The four Bay Ridge subway stations on the R line have been shuttered for almost 20 percent of the weekends in 2017. Is it for a broader renovation project? Is it for regular maintenance operations? How many more shutdowns remain, and when? Nobody knows! Because the MTA won’t say.
These four stations serve an average of about 32,000 people every weekend, according to 2016 ridership data—or, a little less than half of the neighborhood’s roughly 70,000 residents. Furthermore, these statistics show only rider entry, not exit, so they don’t include residents coming home late Friday night or early Saturday morning, who would have been forced to ride a shuttle bus (or walk, or grab a cab at 36th Street) to complete their trips.
The shutdowns started on the last weekend of April.
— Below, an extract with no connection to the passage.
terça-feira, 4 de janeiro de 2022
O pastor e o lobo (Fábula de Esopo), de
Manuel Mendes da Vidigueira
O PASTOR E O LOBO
Weekend service has been cancelled for nine weekends this year.
Weekend |
---|
April 29-30 |
May 13-14 |
May 27-28 |
July 1-2 |
July 22-23 |
September 23-24 |
September 30-October 1 |
October 28-29 |
December 2-3 |
Actual service is even worse than that, because these dates only reflect total shutdowns of the four Bay Ridge subway stations for weekend work. These dates don’t include:
- The six-month closure of the Bay Ridge Avenue station
- Closures on other parts of the line, as when the R skips local stations between 59th Street and Atlantic Avenue—another common occurrence in 2017 that makes local weekend travel difficult
- The “Fastrack” maintenance program that shuttered these same stations for eight weeknights over two weeks in November
- All those times it seemed like service was canceled but was just badly delayed
An analysis of weekend service advisories showed that there weren’t any complete shutdowns in 2016.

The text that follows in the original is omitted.